The default value for all the intervals have a confidence level (1-α) of 95%. The default proportion of individuals for tolerance intervals (P) is is 99%. These values can be changed under the Edit menu, Preferences, Math, Math Analysis section.
The “confidence” in “confidence level” is the percentage of intervals generated from samples (or designs) drawn from the same population that contain a true population parameter such as mean or individual outcomes.
The confidence interval (CI) bounds the true mean (average) of the population. It is part of the Point Prediction output.
The prediction interval (PI) bounds the average of a future sample of a given size. If the sample size is one, then sample can be thought of as the next observation. It is part of the Confirmation output.
The prediction interval will be wider than the confidence interval because it must include the unknown variation of a sample. The prediction interval is for the average of a small sample whereas the confidence interval is for the average of the population (an infinite sample).
The tolerance interval (TI) contains at least a given proportion (P) of all individual outcomes.
The tolerance interval is the widest because it attempts to account for the variability observed in the experiment and the unobserved variation from all individual outcomes drawn from the same population.
\(\hat{y}\pm t_{(1-\frac{\alpha}{2}, n-p)}\cdot SE\)
where the standard error of the design at \(x_0\) is,
\(SE = s \cdot \sqrt{x_0 (X^T X)^{-1}x_0^T}\)

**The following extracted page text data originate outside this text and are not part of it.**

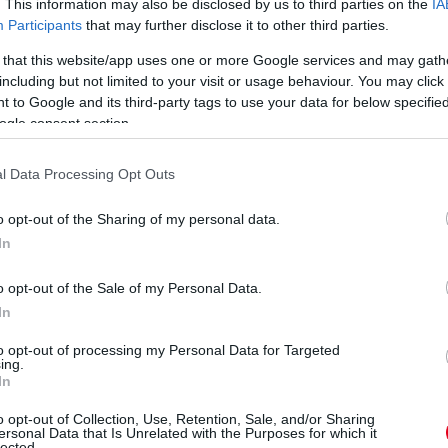
. This information may also be disclosed by us to third parties on the
IA
 Gresini
Aprilia
2'05.625
0.885 / 0.200
Participants
that may further disclose it to other third parties.
nich
Ducati
2'05.702
0.962 / 0.077
 that this website/app uses one or more Google services and may gath
GP
Ducati
2'06.029
1.289 / 0.327
including but not limited to your visit or usage behaviour. You may click 
 Gresini
Aprilia
2'06.049
1.309 / 0.020
 to Google and its third-party tags to use your data for below specifi
0 Marc VDS
Honda
2'06.562
1.822 / 0.513
ogle consent section.
0 Marc VDS
Honda
l Data Processing Opt Outs
dik szakasz, amely során immár a legjobbak is
o opt-out of the Sharing of my personal data.
e Lorenzo kezdte a legjobban, aki azonnal
In
jét, amelyre első körével még az összes eddigi
o opt-out of the Sale of my Personal Data.
dott válaszolni. Második nekifutásra aztán
In
 rögtön kiosztott bő négy tizedet repsolos
entino Rossi foglalta el a harmadik pozíciót a
to opt-out of processing my Personal Data for Targeted
ing.
asz lemaradása már másodperc fölötti volt az
In
o opt-out of Collection, Use, Retention, Sale, and/or Sharing
ersonal Data that Is Unrelated with the Purposes for which it
lected.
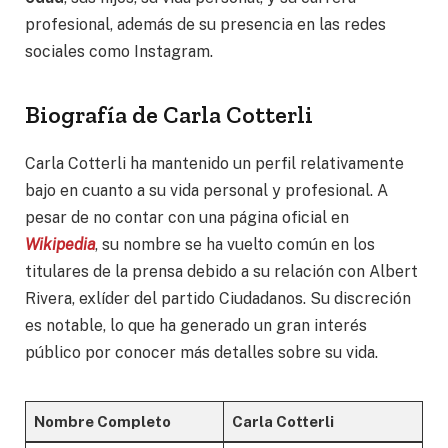
profesional, además de su presencia en las redes
sociales como Instagram.
Biografía de Carla Cotterli
Carla Cotterli ha mantenido un perfil relativamente
bajo en cuanto a su vida personal y profesional. A
pesar de no contar con una página oficial en
Wikipedia
, su nombre se ha vuelto común en los
titulares de la prensa debido a su relación con Albert
Rivera, exlíder del partido Ciudadanos. Su discreción
es notable, lo que ha generado un gran interés
público por conocer más detalles sobre su vida.
Nombre Completo
Carla Cotterli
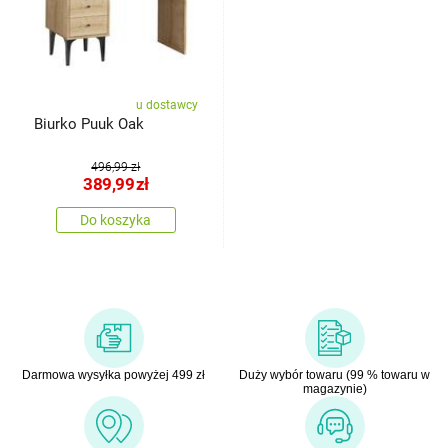
u dostawcy
Biurko Puuk Oak
496,99 zł
389,99
zł
Do koszyka
Darmowa wysyłka powyżej 499 zł
Duży wybór towaru (99 % towaru w
magazynie)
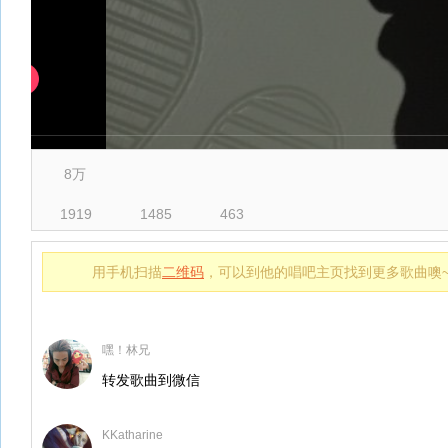
8万
1919
1485
463
用手机扫描
二维码
，可以到他的唱吧主页找到更多歌曲噢
嘿！林兄
转发歌曲到微信
KKatharine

\(\hat{y}\pm t_{(1-\frac{\alpha}{2},n-p)}\cdot SE_{pred}\)
where the prediction error for one future response measurement at point \(x_0\) is,
\(SE_{pred} = s \cdot \sqrt{1 + x_0(X^T X)^{-1}x_0^T}\)

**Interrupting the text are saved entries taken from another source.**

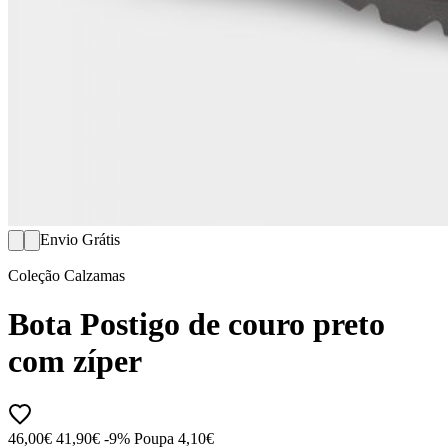
Envio Grátis
Coleção Calzamas
Bota Postigo de couro preto
com zíper
46,00€
41,90€
-9%
Poupa 4,10€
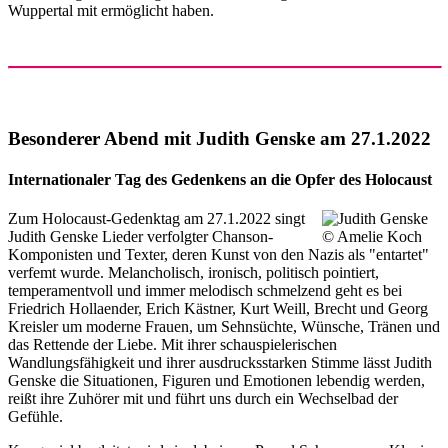
Wuppertal mit ermöglicht haben.
Besonderer Abend mit Judith Genske am 27.1.2022
Internationaler Tag des Gedenkens an die Opfer des Holocaust
Zum Holocaust-Gedenktag am 27.1.2022 singt
Judith Genske Lieder verfolgter Chanson-
Komponisten und Texter, deren Kunst von den Nazis als "entartet"
verfemt wurde. Melancholisch, ironisch, politisch pointiert,
temperamentvoll und immer melodisch schmelzend geht es bei
Friedrich Hollaender, Erich Kästner, Kurt Weill, Brecht und Georg
Kreisler um moderne Frauen, um Sehnsüchte, Wünsche, Tränen und
das Rettende der Liebe. Mit ihrer schauspielerischen
Wandlungsfähigkeit und ihrer ausdrucksstarken Stimme lässt Judith
Genske die Situationen, Figuren und Emotionen lebendig werden,
reißt ihre Zuhörer mit und führt uns durch ein Wechselbad der
Gefühle.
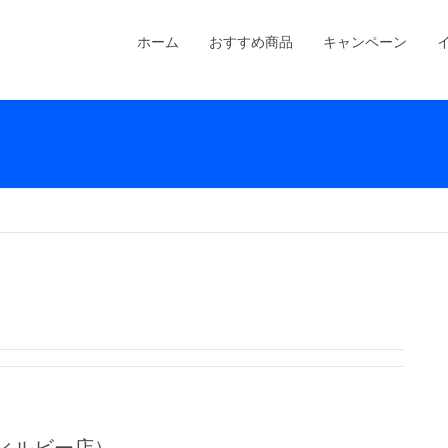
ホーム
おすすめ商品
キャンペーン
ィルビー店）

These are the prediction intervals available on the graphs. See the Confirmation node entry for an example of how this formula changes for multiple confirmation observations at \(x_0\).
\(\hat{y}\pm s \cdot (\mathrm{TI~Multiplier})\)
where the multiplier is,
\(\mathrm{TI~Multiplier} = t_{(1-\alpha, n-p)} \cdot \sqrt{x_0 (X^TX)^{-1}x_0^T} + \Phi^{-1}\left(0.5 + P/2\right) \cdot\sqrt{\frac{n-p}{\chi^2_{(\alpha, n-p)}}}\)
The TI uses only \(\scriptstyle \alpha\) rather than \(\scriptstyle \alpha/2\) to compute the two-tailed interval.
Symbols:
The expanded model matrix (X) has one row for each run in the design and one column for each term in the model. The values in the X matrix are assumed to be coded values. The first column is typically all 1’s to represent the intercept term of the model. For mixture designs there is no intercept term in the Scheffé polynomial thus this column is not present.
The expanded point vector is a way to represent the settings of the factors for a particular location for purposes of prediction. Think of it as a matrix with one row. It has a similar structure to a row of the expanded model matrix; one element for each term in the model. The order of the terms represented by the model matrix’s columns and the point vector’s elements must match.
The residual (error) degrees of freedom for a split-plot design are estimated using the procedure outlined by Kenward and Roger. This value is shown on the point prediction output.
References
DeGryze, Langhans, and Vandebroek. Using the correct intervals for prediction: a tutorial on tolerance intervals of ordinary least-squares regression. Chemometrics and Intelligent Laboratory Systems, 87(2):147–154, 2007.
Hahn and Meeker. Statistical Intervals, A Guide for Practitioners. 1991.
Kenward and Roger. Small sample inference for fixed effects from restricted maximum likelihood. Biometrics, 53(3):983–997, 1997.